Taken together, the data on H2S do not demonstrate any consistent effects at concentrations that are below those which are acutely toxic.
SO2 is a highly soluble irritating gas that is quickly absorbed in the nose and upper airway and does not reach the lower parts of the respiratory system under resting conditions (ATSDR 1998). Lower parts of the respiratory system can become targets during exercise. Immediate responses have been seen after exposure to SO2 in many controlled human experiments at 5 ppm and above (Costa 2001). Asthmatics appear to be more sensitive to the effects of SO2.

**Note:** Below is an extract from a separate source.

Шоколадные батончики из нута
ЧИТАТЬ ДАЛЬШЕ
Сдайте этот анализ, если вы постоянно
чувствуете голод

SO2 has been demonstrated to decrease mucociliary clearance. Prolonged exposure of donkeys to SO2 at 102 µg/m3 for 1 hr/day 5 days/week for 6 months (Schlesinger et al. 1979) and rabbits at 250 µg/m3 for 1 hr/day 5 days/week for 4, 8, or 12 months (Gearhart and Schlesinger 1989) caused persistent decreases in mucociliary clearance. Observed effects might have been mediated by a change in the mucus pH, composition, or consistency. Inhalation of SO2 might also have altered mucus production by increasing the number of mucus-secreting cells.